Aside from these shifts in target set and geography, the Kunming attack may show another attempt by Uighur militants to increase the national political symbolism of their attacks. The incident occurred at a politically sensitive time as the country prepares for the Two Sessions, the annual meetings of China's National People's Congress and People's Political Consultative Congress. While Chinese security forces have increased their presence and raised their level of alertness in Beijing ahead of the meetings, Kunming lies in a distant border region that is neither the focus of security attention nor as well protected as more central areas. Moreover, railway stations are soft targets that are notoriously difficult to secure. These factors explain how the militants managed to create such a high body count with just knives and handheld tools. While Kunming does not have particular political significance, militants planning to strike at this politically significant time would have known that they had a greater chance of breaching security at soft target far from the country's political and security center.
Kunming is not the first indicator that small cells of Uighur militants have become more active lately in Xinjiang and other provinces. In late October, just ahead of the Communist Party's Third Plenary Session, three Uighurs with a cache of weapons drove a vehicle through crowds near the Tiananmen Rostrum in Beijing. The vehicle burst into flames in front of the portrait of Mao. That incident showed the possibility that Uighur militancy would seek to expand its geographic reach and aim at more symbolic political targets.

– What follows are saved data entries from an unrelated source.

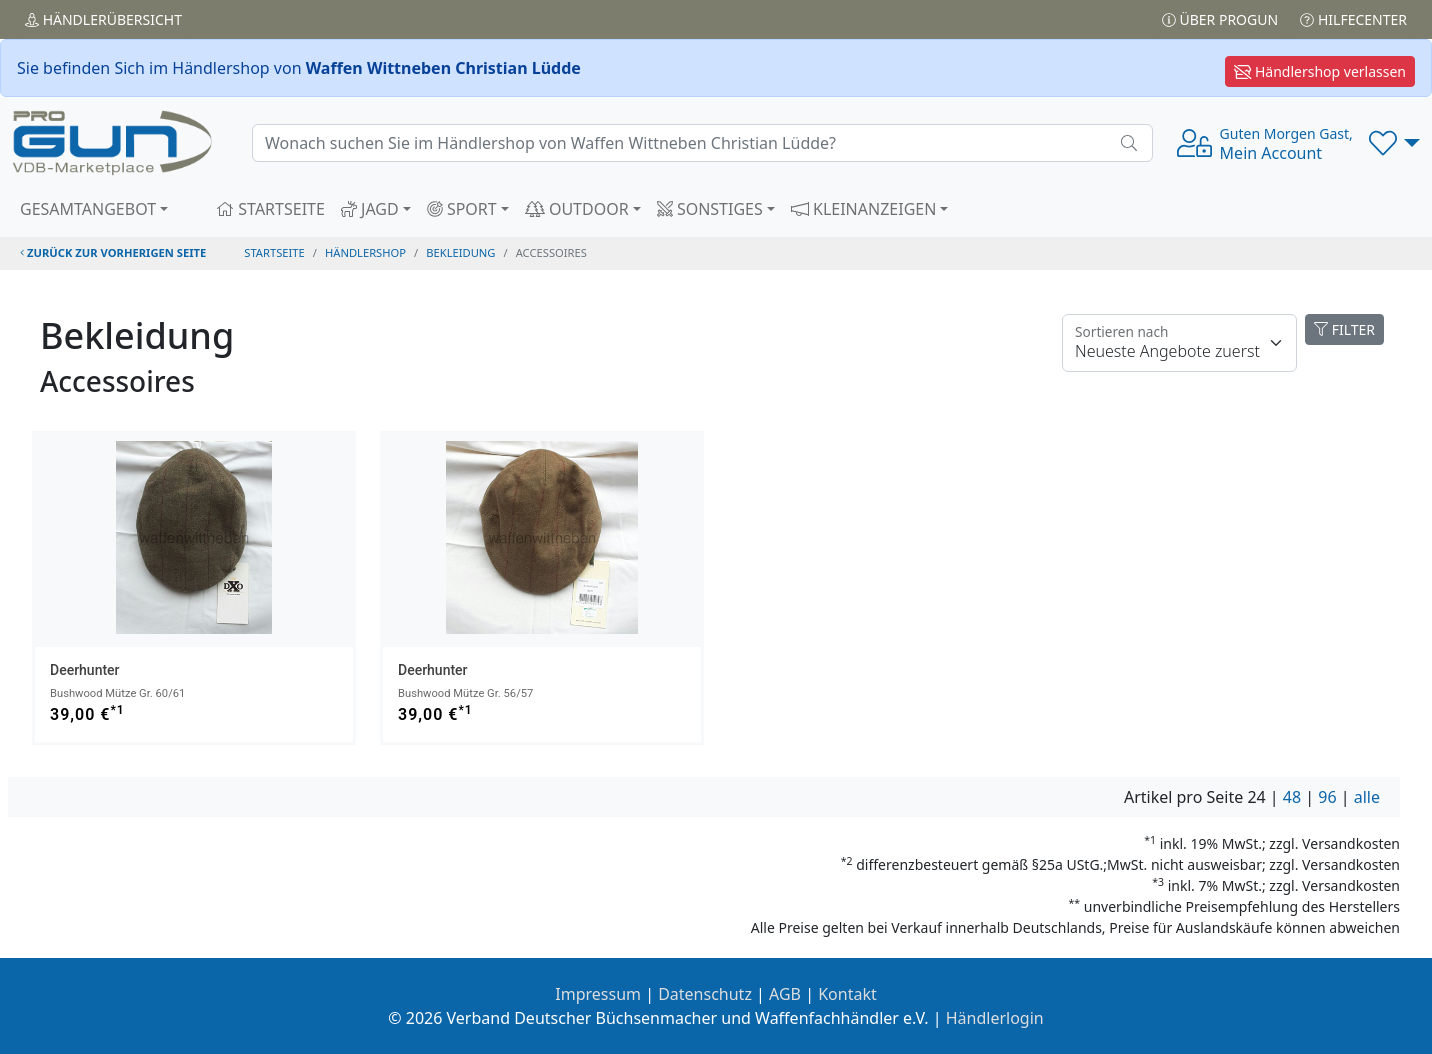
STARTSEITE (270, 209)
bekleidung (460, 252)
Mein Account (1286, 144)
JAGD (370, 209)
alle (1367, 797)
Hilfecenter (1353, 19)
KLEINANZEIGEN (864, 209)
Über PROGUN (1220, 19)
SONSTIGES (710, 209)
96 (1327, 797)
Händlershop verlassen (1320, 71)
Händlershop (365, 252)
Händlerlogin (995, 1018)
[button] (1394, 143)
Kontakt (847, 994)
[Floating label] (1179, 343)
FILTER (1344, 329)
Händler (103, 19)
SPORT (462, 209)
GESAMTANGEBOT (88, 209)
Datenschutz (705, 994)
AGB (785, 994)
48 (1292, 797)
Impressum (598, 994)
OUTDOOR (577, 209)
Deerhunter (85, 670)
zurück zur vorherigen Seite (113, 252)
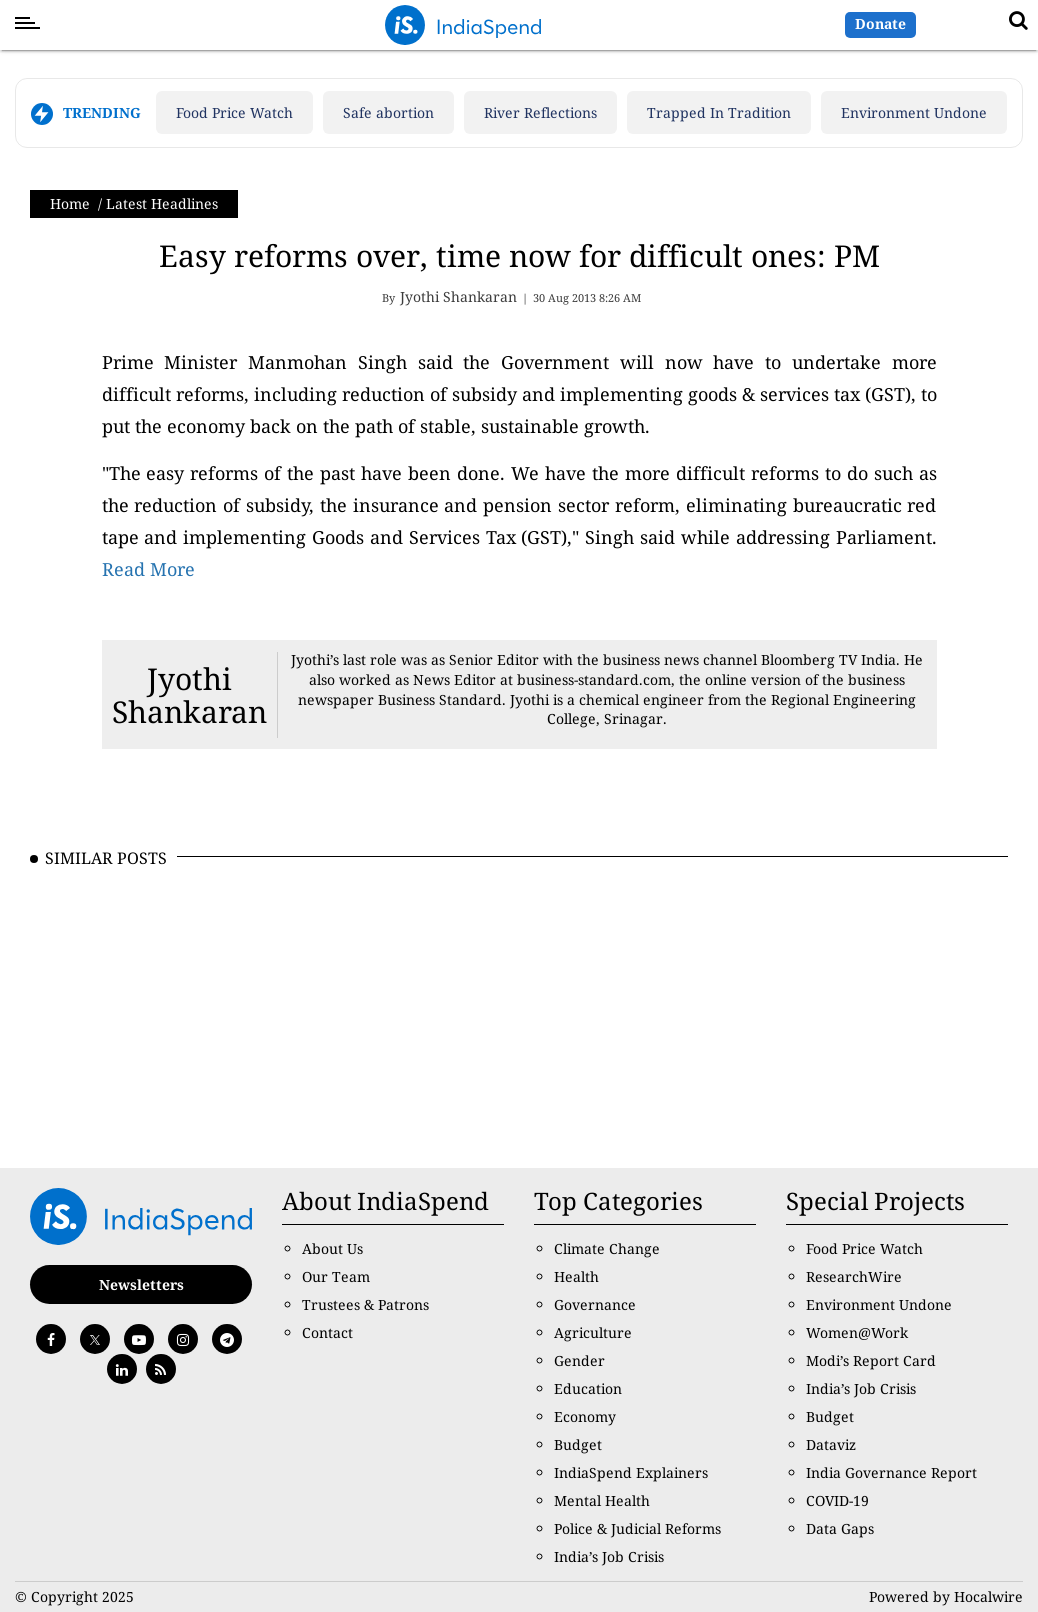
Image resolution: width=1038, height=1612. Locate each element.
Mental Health (602, 1500)
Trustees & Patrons (365, 1304)
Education (588, 1388)
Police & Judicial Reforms (637, 1528)
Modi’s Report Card (871, 1360)
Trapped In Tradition (719, 112)
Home (70, 203)
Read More (148, 569)
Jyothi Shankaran (189, 695)
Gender (579, 1360)
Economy (585, 1416)
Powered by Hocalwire (946, 1596)
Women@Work (857, 1332)
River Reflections (540, 112)
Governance (595, 1304)
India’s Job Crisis (609, 1556)
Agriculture (593, 1332)
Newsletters (141, 1284)
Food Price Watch (234, 112)
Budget (578, 1444)
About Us (332, 1248)
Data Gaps (840, 1528)
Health (576, 1276)
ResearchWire (854, 1276)
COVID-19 (837, 1500)
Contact (327, 1332)
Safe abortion (388, 112)
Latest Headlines (162, 203)
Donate (880, 23)
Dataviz (831, 1444)
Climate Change (607, 1248)
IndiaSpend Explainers (631, 1472)
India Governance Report (891, 1472)
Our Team (336, 1276)
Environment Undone (914, 112)
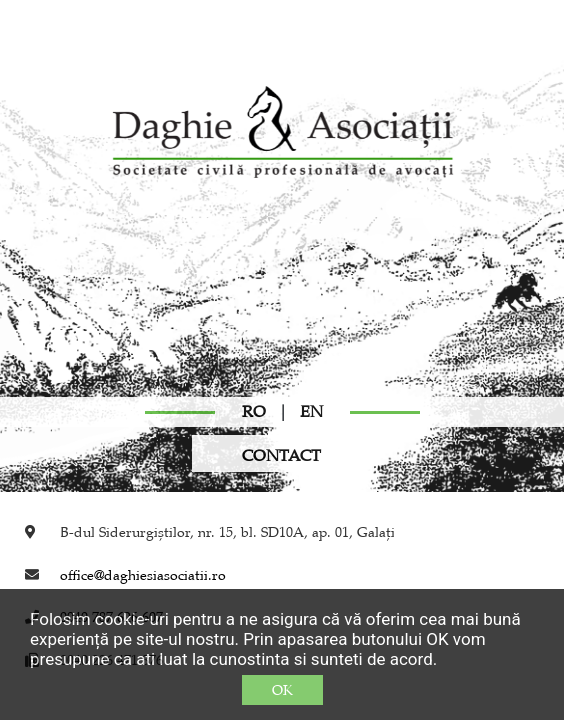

While militants in the Beijing incident apparently did not maximize civilian deaths, it is not clear whether this was intentional or the result of flawed execution.
The March 1 Kunming attack does not carry anywhere near the political symbolism as the October attack close to the Communist Party's headquarters, but it suggests that Xinjiang militants are improving their ability to operate outside their region. This is of particular concern for China as the United States withdraws from Afghanistan and regional militant networks realign their attention toward regional opponents. Unlike other militants in South Asia and the Middle East, Uighur militants in China have not exhibited the trend toward suicide bombings with improvised explosive devices. Attacks like the one in Kunming leave the perpetrators a chance of survival, even if the attackers are likely to die.
Understanding the full significance of the Kunming attack will require determining whether the attackers were based in Xinjiang and orchestrated the attack across vast distances — as in the Beijing attack in October — or whether they were a radical cell already located in Kunming or elsewhere in Yunnan without personal networks across provincial borders, making them harder to detect. The answer will help determine the level of capabilities Chinese security must contend with. Like all others, Chinese security forces will always struggle to prevent small cells of independent militants from using rudimentary tools to attack soft targets. Beyond that, while Uighur militants have shown similar methods of attack, they have generally lacked signs of effective centralized planning and training. While the Kunming incident may have involved a small independent cell, it and the Beijing attack in October raise the question of whether Uighur militants have attained a higher level of interregional planning and coordination.